Wednesday, August 13, 2008
Again I apologize for the lull between posts. Work is very busy because inventory is next Wednesday. We finally have the garden center ready. How many of you are reading or have read Eat, Pray, Love? I have just now finished my visit to India and am about to begin my journey to Indonesia. As you read please not which of the "beads" speak most to you. How many of you will be ready next Wednesday to discuss the book? I will post questions tomorrow if enough of us are ready for questions to be posted. Please advise!
I also will post a list of books tomorrow to read through December, so please get any more recommendations to me this evening or tomorrow morning.
Got to travel to Indonesia now. I look forward to hearing from each of you ASAP.
Thursday, July 31, 2008
As you know we had two meetings this month to reorganize. On July 16th, three of us (the old reliables) met and decided to read Elizabeth Gilbert's Eat, Pray, and Love for our meeting on August 2oth at the Greenlife Grocery balcony. We will meet at 6:30 p.m. to discuss the book. We decided to meet the third Wednesday of each month for a book discussion. I have several recommendations from that meeting for future books but would like more before I put out a list for the next six months.
Last night, two oldies and one newbie met and had a good talk. Two book recommendations came from this meeting, one about our founding fathers and how the concept of separation of church and state came about. I am very interesting, as you know, about this subject, so expect that book to be on the list for September or October. : )
I am designating the 2nd Wednesday of the month for discussion of spiritual/religious issues and the 3rd Wednesday for book discussions. If you send me ideas to discuss as well as books to discuss, I will put out a schedule for both within the next three or four days.

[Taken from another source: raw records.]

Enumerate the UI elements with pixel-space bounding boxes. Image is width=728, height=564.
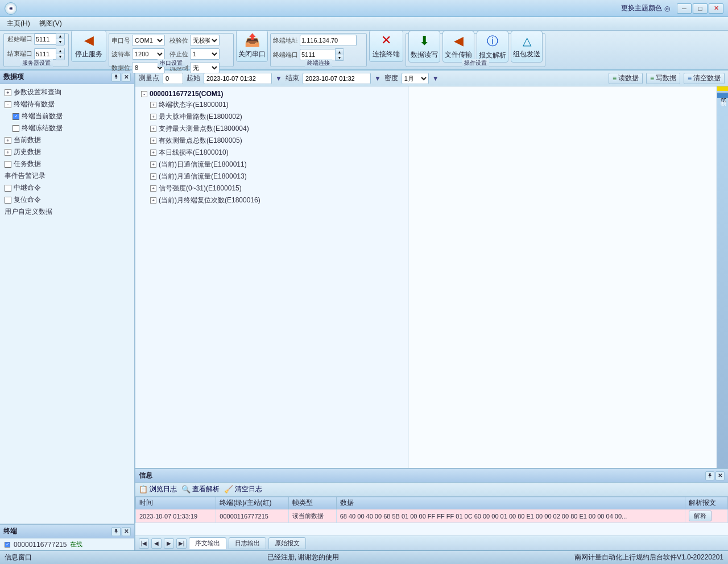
tree-item-task[interactable]: 任务数据 (0, 158, 134, 170)
tree-item-current[interactable]: + 当前数据 (0, 134, 134, 146)
check-reset[interactable] (5, 197, 11, 204)
write-data-btn[interactable]: ≡ 写数据 (646, 73, 680, 84)
baud-select[interactable]: 1200 (132, 48, 165, 60)
read-data-btn[interactable]: ≡ 读数据 (609, 73, 643, 84)
expand-item-6[interactable]: + (150, 173, 156, 180)
theme-label[interactable]: 更换主题颜色 (621, 3, 662, 13)
report-analyze-button[interactable]: ⓘ 报文解析 (477, 31, 508, 63)
bottom-tab-log[interactable]: 日志输出 (229, 537, 266, 549)
tab-analyze[interactable]: 🔍 查看解析 (181, 484, 220, 494)
data-tree-item-8[interactable]: + (当前)月终端复位次数(E1800016) (135, 194, 408, 206)
expand-item-4[interactable]: + (150, 150, 156, 156)
measure-input[interactable] (163, 73, 183, 84)
tree-item-frozen-data[interactable]: 终端冻结数据 (0, 122, 134, 134)
data-tree-item-1[interactable]: + 最大脉冲量路数(E1800002) (135, 111, 408, 123)
terminal-list-item[interactable]: ✓ 00000116777215 在线 (0, 538, 134, 550)
connect-button[interactable]: ✕ 连接终端 (369, 30, 403, 62)
expand-item-1[interactable]: + (150, 114, 156, 120)
clear-data-btn[interactable]: ≡ 清空数据 (684, 73, 725, 84)
density-select[interactable]: 1月 (402, 73, 429, 84)
stop-bit-row: 停止位 1 (169, 48, 220, 60)
file-transfer-button[interactable]: ◀ 文件传输 (442, 31, 474, 63)
tree-item-current-data[interactable]: ✓ 终端当前数据 (0, 110, 134, 122)
info-close[interactable]: ✕ (715, 471, 725, 480)
terminal-addr-input[interactable] (300, 35, 357, 46)
data-tree-item-6[interactable]: + (当前)月通信流量(E1800013) (135, 171, 408, 183)
tree-item-reset[interactable]: 复位命令 (0, 194, 134, 206)
com-select[interactable]: COM1 (132, 35, 165, 46)
bottom-tab-seq[interactable]: 序文输出 (189, 537, 226, 549)
restore-button[interactable]: □ (693, 3, 708, 14)
terminal-port-up[interactable]: ▲ (336, 49, 344, 55)
terminal-checkbox[interactable]: ✓ (5, 542, 10, 548)
tree-item-terminal-data[interactable]: - 终端待有数据 (0, 98, 134, 110)
expand-root[interactable]: - (141, 91, 147, 97)
tree-item-params[interactable]: + 参数设置和查询 (0, 86, 134, 98)
help-icon[interactable]: ◎ (664, 5, 670, 13)
data-tree-root[interactable]: - 0000011677215(COM1) (135, 89, 408, 99)
write-data-btn-icon: ≡ (650, 74, 654, 82)
start-port-down[interactable]: ▼ (56, 39, 64, 45)
data-tree-item-7[interactable]: + 信号强度(0~31)(E1800015) (135, 183, 408, 194)
check-task[interactable] (5, 161, 11, 168)
expand-item-5[interactable]: + (150, 161, 156, 168)
data-tree-item-3[interactable]: + 有效测量点总数(E1800005) (135, 135, 408, 147)
menu-home[interactable]: 主页(H) (2, 18, 35, 30)
expand-item-3[interactable]: + (150, 138, 156, 144)
check-frozen-data[interactable] (13, 125, 19, 132)
end-port-down[interactable]: ▼ (56, 54, 64, 60)
tree-item-history[interactable]: + 历史数据 (0, 146, 134, 158)
expand-item-7[interactable]: + (150, 185, 156, 192)
check-select[interactable]: 无校验 (190, 35, 220, 46)
expand-terminal-data[interactable]: - (5, 101, 11, 108)
data-tree-item-4[interactable]: + 本日线损率(E1800010) (135, 147, 408, 159)
terminal-port-input[interactable] (300, 49, 335, 60)
end-date-input[interactable] (303, 73, 371, 84)
nav-first[interactable]: |◀ (139, 538, 149, 549)
terminal-pin[interactable]: 🖈 (111, 527, 121, 536)
data-tree-item-2[interactable]: + 支持最大测量点数(E1800004) (135, 123, 408, 135)
flow-select[interactable]: 无 (190, 62, 220, 73)
terminal-close[interactable]: ✕ (122, 527, 131, 536)
info-pin[interactable]: 🖈 (705, 471, 714, 480)
parse-button-0[interactable]: 解释 (689, 511, 712, 521)
minimize-button[interactable]: ─ (677, 3, 692, 14)
expand-item-0[interactable]: + (150, 102, 156, 108)
nav-next[interactable]: ▶ (164, 538, 174, 549)
expand-params[interactable]: + (5, 89, 11, 96)
terminal-port-down[interactable]: ▼ (336, 55, 344, 60)
stop-bit-select[interactable]: 1 (190, 48, 220, 60)
close-button[interactable]: ✕ (709, 3, 723, 14)
tree-item-relay[interactable]: 中继命令 (0, 182, 134, 194)
tab-log[interactable]: 📋 浏览日志 (139, 484, 177, 494)
nav-prev[interactable]: ◀ (151, 538, 162, 549)
tab-clear[interactable]: 🧹 清空日志 (224, 484, 262, 494)
close-port-button[interactable]: 📤 关闭串口 (236, 30, 268, 62)
tree-item-event[interactable]: 事件告警记录 (0, 170, 134, 182)
start-port-spinbox[interactable]: ▲ ▼ (34, 33, 65, 45)
check-current-data[interactable]: ✓ (13, 113, 19, 120)
tree-item-custom[interactable]: 用户自定义数据 (0, 206, 134, 218)
end-dropdown-icon[interactable]: ▼ (374, 74, 381, 82)
expand-history[interactable]: + (5, 149, 11, 156)
expand-item-8[interactable]: + (150, 197, 156, 204)
expand-item-2[interactable]: + (150, 126, 156, 132)
end-port-input[interactable] (34, 48, 56, 60)
start-dropdown-icon[interactable]: ▼ (275, 74, 282, 82)
package-send-button[interactable]: △ 组包发送 (511, 31, 543, 63)
start-port-up[interactable]: ▲ (56, 34, 64, 39)
read-data-button[interactable]: ⬇ 数据读写 (408, 31, 440, 63)
menu-view[interactable]: 视图(V) (35, 18, 67, 30)
check-relay[interactable] (5, 185, 11, 192)
start-date-input[interactable] (204, 73, 272, 84)
stop-service-button[interactable]: ◀ 停止服务 (71, 30, 106, 62)
start-port-input[interactable] (34, 34, 56, 45)
end-port-spinbox[interactable]: ▲ ▼ (34, 48, 65, 60)
bottom-tab-raw[interactable]: 原始报文 (268, 537, 306, 549)
data-tree-item-0[interactable]: + 终端状态字(E1800001) (135, 99, 408, 111)
end-port-up[interactable]: ▲ (56, 48, 64, 54)
nav-last[interactable]: ▶| (176, 538, 187, 549)
data-tree-item-5[interactable]: + (当前)日通信流量(E1800011) (135, 159, 408, 171)
theme-control[interactable]: 更换主题颜色 ◎ (621, 3, 670, 14)
expand-current[interactable]: + (5, 137, 11, 144)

I want to update my mailing list, so please send me email if you want to continue to receive my email or if you want to be removed from my list.
I am anxious to hear from each of you.
Wednesday, July 16, 2008
I apologize for too many days of no posts. As you can see from the picture here, I have been adopted by a sweet little dickens of a kitten. I have been trying to find a good home for her, since the elderly, both feline and human, in the household cannot keep up with her curiosity. I took her to the McKamey Center but could not get an appointment until August 5th. I hope poor Kiki and Sammy "survive" until then.
Anyway, I look forward to meeting with all who can make it this evening. REMINDER: Greenlife Grocery on Manufacturers RD at 6:00 pm. to discuss books and faith and spirituality and whatever comes up. We will be on the balcony.